Because swamp coolers add water to the air to cool things down, a swamp cooler is most effective in a dry, arid area. Although there are many swamp coolers that are used in the Las Vegas and Phoenix locations, they tend to be most effective when the temperatures don’t exceed 94-95 degrees Fahrenheit.
The unit also works best if the relative humidity in the house doesn’t exceed the amount of humidity being expelled by the swamp cooler.
When Doesn’t It Work Well?
Your evaporative cooler won’t work well in locations that have a high level of outdoor humidity. If there’s too much moisture in the air, the cooler’s pads won’t be able to absorb much, if any, additional water making it impossible for it to work effectively.
If the temperatures are too high, your swamp cooler will have to work much harder and most likely won’t be able to get enough water to the cooling pads. To counter this, you will want to increase the amount of water flow to your swamp cooler pads by about 50%. This will keep the unit’s pads from drying out and will help it effectively cool your house.
Maintaining Your Swamp Cooler
As with most things around your house, a little preventative maintenance will go a long way when it comes to your swamp cooler’s operation. Before starting your cooler in the spring or summer, take time to do the following:
- Clean the swamp cooler panels.
- Once you’ve taken the cooler panels out of the unit, thoroughly scrub them with a stiff brush and a solution of 1 cup of white vinegar to 1 gallon of water. Make sure you remove all mineral build-up and rust from the unit.

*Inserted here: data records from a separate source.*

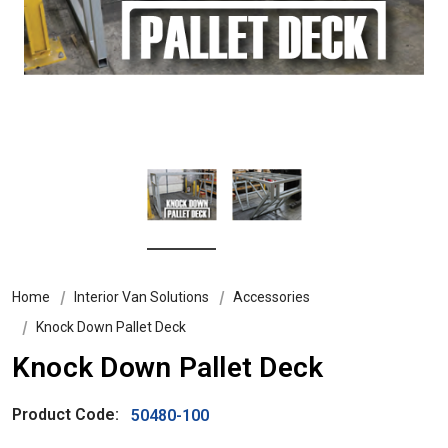
Home
Interior Van Solutions
Accessories
Knock Down Pallet Deck
Knock Down Pallet Deck
Product Code:
50480-100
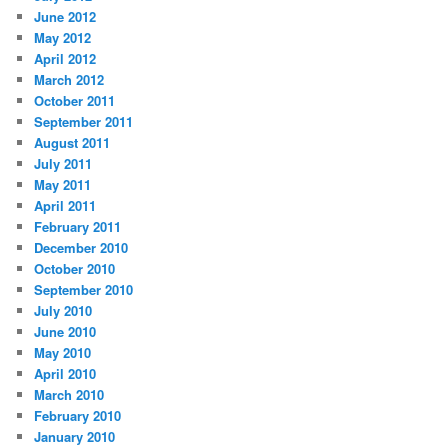
June 2012
May 2012
April 2012
March 2012
October 2011
September 2011
August 2011
July 2011
May 2011
April 2011
February 2011
December 2010
October 2010
September 2010
July 2010
June 2010
May 2010
April 2010
March 2010
February 2010
January 2010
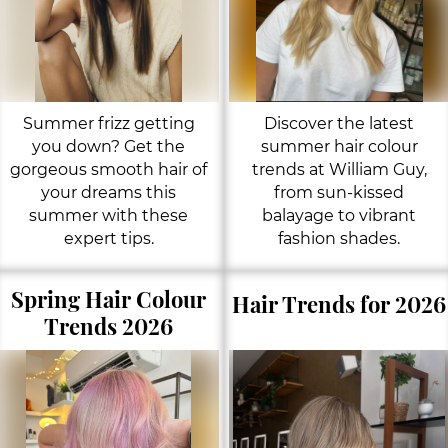
Summer frizz getting
Discover the latest
you down? Get the
summer hair colour
gorgeous smooth hair of
trends at William Guy,
your dreams this
from sun-kissed
summer with these
balayage to vibrant
expert tips.
fashion shades.
Spring Hair Colour
Hair Trends for 2026
Trends 2026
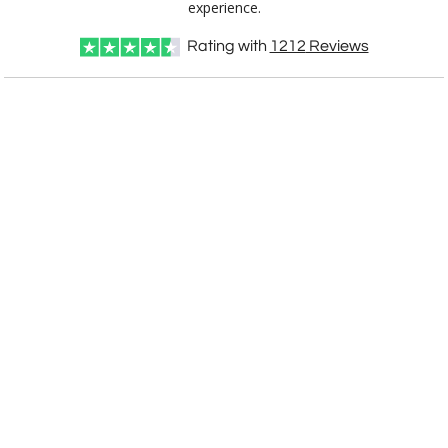
experience.
Rating with
1212
Reviews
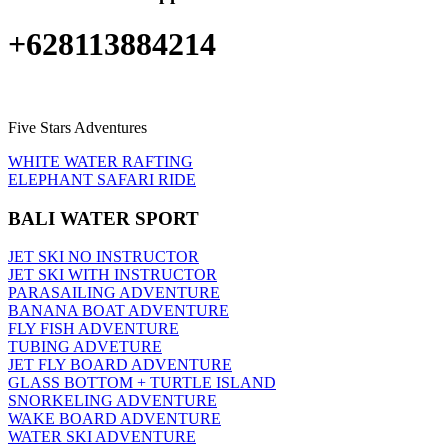
+628113884214
Five Stars Adventures
WHITE WATER RAFTING
ELEPHANT SAFARI RIDE
BALI WATER SPORT
JET SKI NO INSTRUCTOR
JET SKI WITH INSTRUCTOR
PARASAILING ADVENTURE
BANANA BOAT ADVENTURE
FLY FISH ADVENTURE
TUBING ADVETURE
JET FLY BOARD ADVENTURE
GLASS BOTTOM + TURTLE ISLAND
SNORKELING ADVENTURE
WAKE BOARD ADVENTURE
WATER SKI ADVENTURE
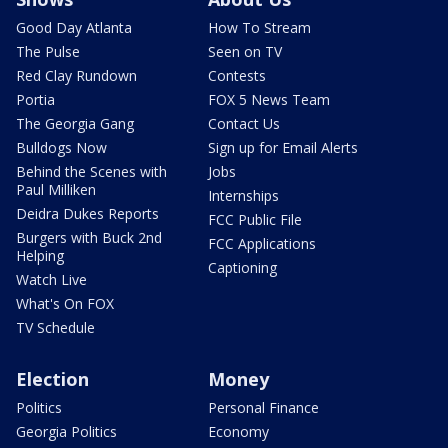
Good Day Atlanta
How To Stream
The Pulse
Seen on TV
Red Clay Rundown
Contests
Portia
FOX 5 News Team
The Georgia Gang
Contact Us
Bulldogs Now
Sign up for Email Alerts
Behind the Scenes with
Jobs
Paul Milliken
Internships
Deidra Dukes Reports
FCC Public File
Burgers with Buck 2nd
FCC Applications
Helping
Captioning
Watch Live
What's On FOX
TV Schedule
Election
Money
Politics
Personal Finance
Georgia Politics
Economy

- Note: If you had rust that you needed to remove, repaint those areas with an appropriate appliance paint as indicated by your user manual.
- Check your cooler pads.
- Because these cooler pads are such an integral part of making your swamp cooler work in an effective manner, you will most likely want to replace them two to three times per season of usage.
- Pro Tip: Wait to change your cooler pads until you do your pre-season cleaning, so you know they are clean and haven’t been sitting around gathering debris during the winter.
- Know your water.
- Your swamp cooler uses water instead of freon to make the cool air. If you live in an area with hard water, you will want to clean your unit every two or three weeks to prevent mineral build-up that can cause your unit to spit water when it shouldn’t.
- Pro Tip: Do NOT use softened water. The salt used in water softener units will cause faster mineral deposit build-up inside your cooler. I’ve had good luck using an inline calcium inhibitor filter for mine like this one on Amazon.
- Drain your unit.
- At the end of the season, before you cover your cooler for the winter, make sure you drain the water out of your unit.
- Provide it with another good scrubbing with your vinegar mixture. And it’s also a good idea to run it in the fan-only mode for about an hour after draining and washing it. This will help everything dry and prevent mold from growing while it is at rest.
- Pro Tip: Use a canvas tarp to cover your evaporative cooler in the off-season. This will not only help protect your unit but will also deter cool/cold air from entering your home when you don’t want it.
- For more tips our How To Clean a Swamp Cooler
Benefits of Using a Swamp Cooler
Many people in dry climates prefer swamp coolers over refrigerated coolers because they are:
- Less expensive to operate – sometimes by up to 50% less over traditional air conditioning units.
- More eco-friendly – evaporative coolers leave a low carbon footprint because they do not produce emissions. Neither do they release toxic chemicals into the air. They do use electricity to operate, but so do their refrigerated counterparts.
- Often portable and practical – apartment and RV dwellers often have small swamp cooling units in their living area because it is more practical for the available space.
- Adds humidity to the air – too much dry air can be hard on your lungs, throat, and nasal passages. An evaporative cooler adds small amounts of much-needed humidity to your living space’s air to provide you with better breathing health.
Now you know how to maintain and, in some instances, repair your evaporative cooler. Your unit need not be rude any longer and should stop spitting water at you and your guests. Enjoy your cool air.